Sandra também coleciona encontros com o cantor e intérprete Lenine, o Maestro João Carlos Martins, o escritor Ariano Suassuna e as cantoras Elba Ramalho, Alcione e Ângela Maria. Sobre as duas últimas, ela comenta “me marcou muito conhecer Alcione e Ângela Maria. Eu cresci escutando as músicas delas porque meu pai amava. Poder abraçá-las foi como se meu pai estivesse comigo”.

Para não esquecer as lembranças de inúmeras noites vividas nos 29 anos de Festival, Sandra Ramos coleciona fotos e folhetos de todas as edições. “Hoje estamos sob uma pressão de evitar aglomerações e não poder participar de grandes eventos culturais presenciais, então suscitar memórias como essas, nos traz uma importante reflexão sobre o papel das artes nas nossas vidas” menciona Julio César.

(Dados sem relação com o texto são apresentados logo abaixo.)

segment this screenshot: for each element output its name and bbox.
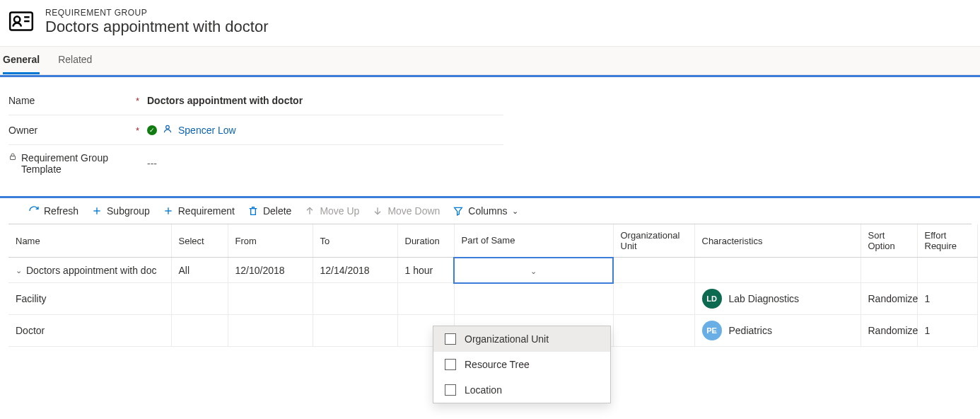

O professor ainda cita que para Nietzsche, “temos a arte para não morrer de verdade”, e continua “me parece muito verídica essa afirmação, sobretudo quando pensamos nos números de mortes diárias, na inércia do Governo Federal em relação ao COVID-19 e o próprio distanciamento que vem ocasionando problemas psicológicos’’. O beija-flor descansa este ano, mas se prepara para as próximas edições que virão.